Three months ago I blogged here about the plight of the U.S.’s two major big-box bookstore chains, Barnes & Noble and Borders, both of which have been struggling due to the combined effect of the economic downturn and intensifying competition online. Of the two, Borders has been the hardest hit. Thebookseller.com reports that the chain may run into a “liquidity shortfall” early next year. In layperson’s terms that means Borders is practically out of cash, something that doesn’t bode well for its long term survival. The news isn’t much of a surprise, however, coming as it does on the heels of several rounds of layoffs this year and major changes in the company’s top leadership.infolio-rg.ru
Well, the situation at Borders is finally hitting home — and by home I mean my home, Bloomington, Indiana. About a month ago the company announced that it would be closing our local Borders branch just after the first of the year because it has been under-performing, relatively speaking. Here are some (quite depressing) photos of what the outside of the store looked like last week (the “B” got burned out in a recent fire):
Everything at the store is being sold off, including not only the books but also the displays, furniture, and fixtures. Companies only do that when they’re in grave trouble.

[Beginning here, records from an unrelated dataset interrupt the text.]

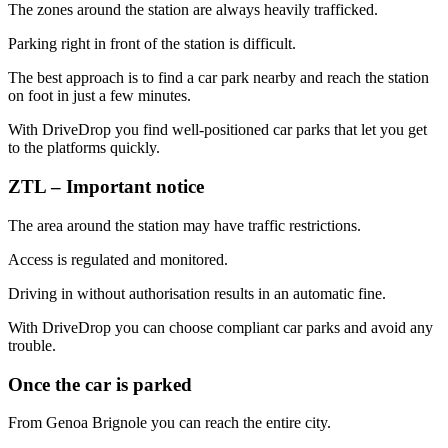
The zones around the station are always heavily trafficked.
Parking right in front of the station is difficult.
The best approach is to find a car park nearby and reach the station
on foot in just a few minutes.
With DriveDrop you find well-positioned car parks that let you get
to the platforms quickly.
ZTL – Important notice
The area around the station may have traffic restrictions.
Access is regulated and monitored.
Driving in without authorisation results in an automatic fine.
With DriveDrop you can choose compliant car parks and avoid any
trouble.
Once the car is parked
From Genoa Brignole you can reach the entire city.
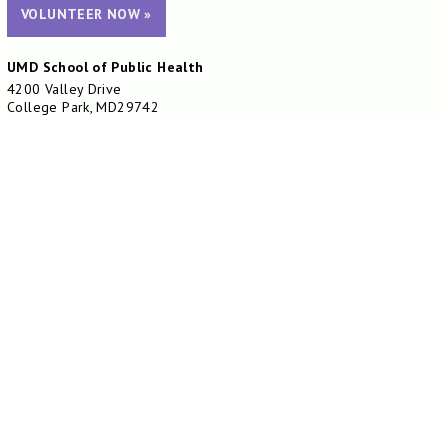
VOLUNTEER NOW »
UMD School of Public Health
4200 Valley Drive
College Park, MD29742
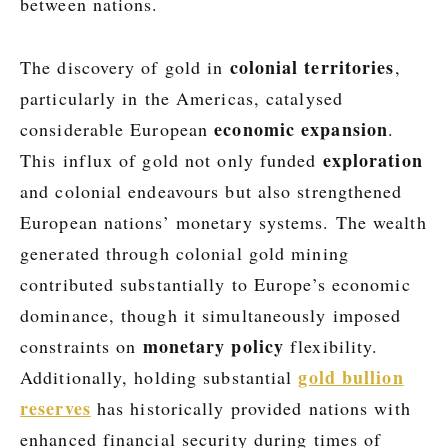
between nations.
colonial territories
The discovery of gold in
,
particularly in the Americas, catalysed
economic expansion
considerable European
.
exploration
This influx of gold not only funded
and colonial endeavours but also strengthened
European nations’ monetary systems. The wealth
generated through colonial gold mining
contributed substantially to Europe’s economic
dominance, though it simultaneously imposed
monetary policy
constraints on
flexibility.
gold bullion
Additionally, holding substantial
reserves
has historically provided nations with
enhanced financial security during times of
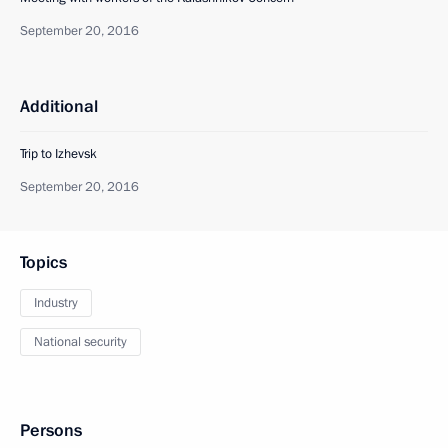
September 20, 2016
Additional
Trip to Izhevsk
September 20, 2016
Topics
Industry
National security
Persons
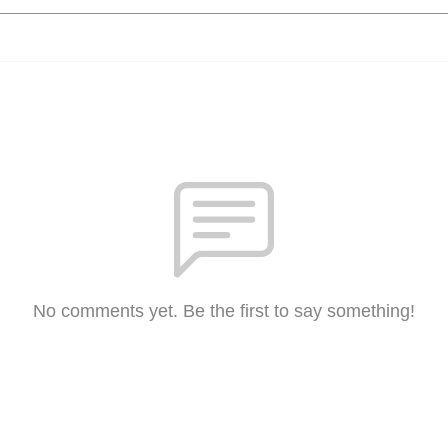
No comments yet. Be the first to say something!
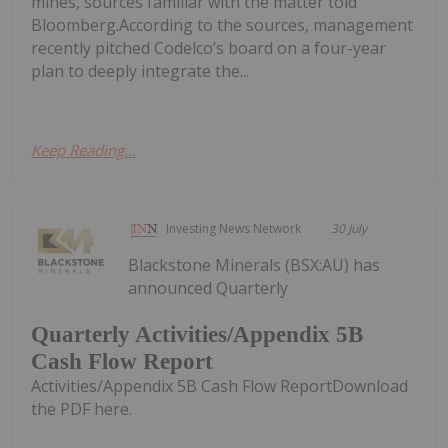
mines, sources familiar with the matter told
Bloomberg.According to the sources, management
recently pitched Codelco’s board on a four-year
plan to deeply integrate the...
Keep Reading...
Investing News Network
30 July
Blackstone Minerals (BSX:AU) has
announced Quarterly
Quarterly Activities/Appendix 5B
Cash Flow Report
Activities/Appendix 5B Cash Flow ReportDownload
the PDF here.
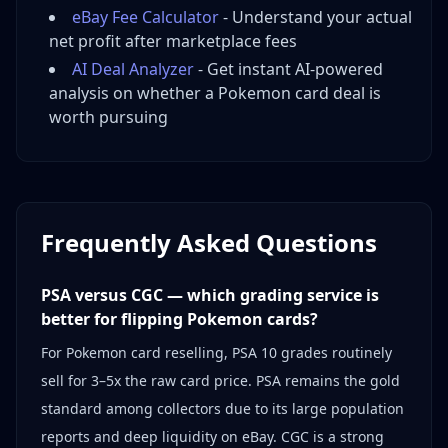
eBay Fee Calculator
- Understand your actual
net profit after marketplace fees
AI Deal Analyzer
- Get instant AI-powered
analysis on whether a Pokemon card deal is
worth pursuing
Frequently Asked Questions
PSA versus CGC — which grading service is
better for flipping Pokemon cards?
For Pokemon card reselling, PSA 10 grades routinely
sell for 3–5x the raw card price. PSA remains the gold
standard among collectors due to its large population
reports and deep liquidity on eBay. CGC is a strong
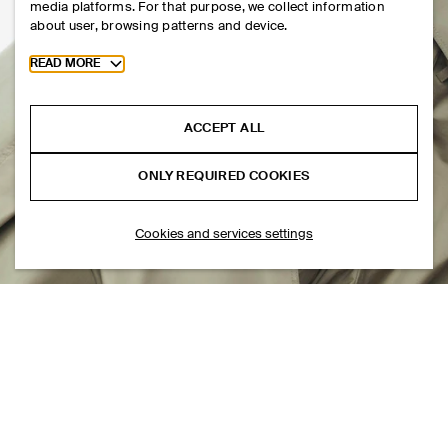
media platforms. For that purpose, we collect information
about user, browsing patterns and device.
Toggle more cookie information
READ MORE
ACCEPT ALL
ONLY REQUIRED COOKIES
Cookies and services settings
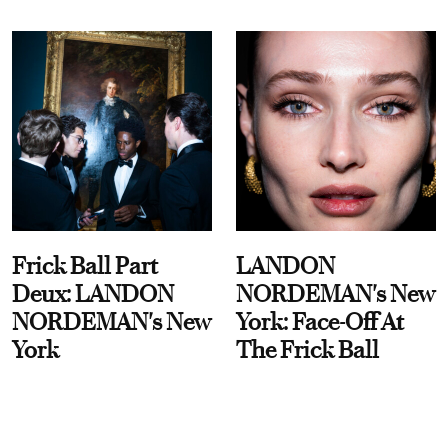
Frick Ball Part
LANDON
Deux: LANDON
NORDEMAN's New
NORDEMAN's New
York: Face-Off At
York
The Frick Ball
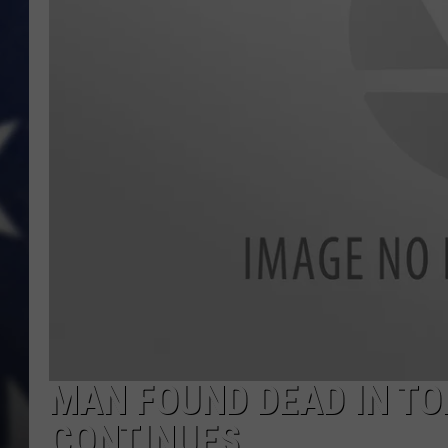
MAN FOUND DEAD IN TO
CONTINUES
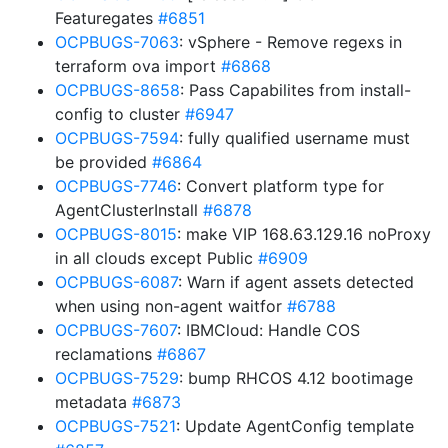
Featuregates
#6851
OCPBUGS-7063
: vSphere - Remove regexs in
terraform ova import
#6868
OCPBUGS-8658
: Pass Capabilites from install-
config to cluster
#6947
OCPBUGS-7594
: fully qualified username must
be provided
#6864
OCPBUGS-7746
: Convert platform type for
AgentClusterInstall
#6878
OCPBUGS-8015
: make VIP 168.63.129.16 noProxy
in all clouds except Public
#6909
OCPBUGS-6087
: Warn if agent assets detected
when using non-agent waitfor
#6788
OCPBUGS-7607
: IBMCloud: Handle COS
reclamations
#6867
OCPBUGS-7529
: bump RHCOS 4.12 bootimage
metadata
#6873
OCPBUGS-7521
: Update AgentConfig template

I’ve been patronizing this particular Borders since 2002. Back then the place was abuzz with people, energy, and, of course, merchandise. Shelves brimming with books. A crowded, non-stop cafe. Much meeting and milling about. I loved going there to shop, write, and even just hang out in the company of books — lots of them.
But sometime around 2007 or 2008 I started noticing a change. The shelves were becoming emptier, the cafe was quieter, and there seemed to be less and less traffic in the store. The whole ambiance had changed, and it was about then that I started seeking out other places in which to do my book shopping and writing.
In the end, I suppose I was part of the problem. I feel awful about the remaining employees, who are about to lose their jobs.
Not long after the Bloomington Borders opened in our Eastland Plaza shopping mall, in 1996, a nearby independent bookstore called Morgenstern’s shut down. I don’t know much about Morgenstern’s, admittedly, since I moved to Bloomington several years after it had closed. Having said that, I find that most of the non-chain bookstores here in town do a bad job of stocking books of interest to academics, which is surprising given all the Indiana University faculty who live here. In any case, I don’t want to attribute the store’s closing strictly to Borders (or to Barnes & Noble, for that matter, which opened a Bloomington branch later the same year), even though it seems pretty clear that Borders had something to do with Morgenstern’s demise.
With the closing of our local Borders, Bloomington is about to become something of a one-horse town — and by one-horse I mean, Barnes & Noble. There are other bookstores here, of course, including Boxcar Books (a non-profit), Howard’s Bookstore, and a great second-hand shop called Caveat Emptor. But the disappearance of our 25,600 square-foot Borders will be a tremendous hit locally.
It’s a sad state of affairs.
A little over a decade ago the bookstore chains seemed almost invincible. New branches of Borders and Barnes & Noble were opening practically by the day. Lots of indies fell by the wayside in the meantime, but at least there were large, well-stocked bookstores cropping up in their stead.
Today, it seems as if we’re headed in the opposite direction. Physical bookstores seem poised to become less a part of the experiential landscape of daily life. Call me a dinosaur, but I doubt that bodes well for the future of books and reading.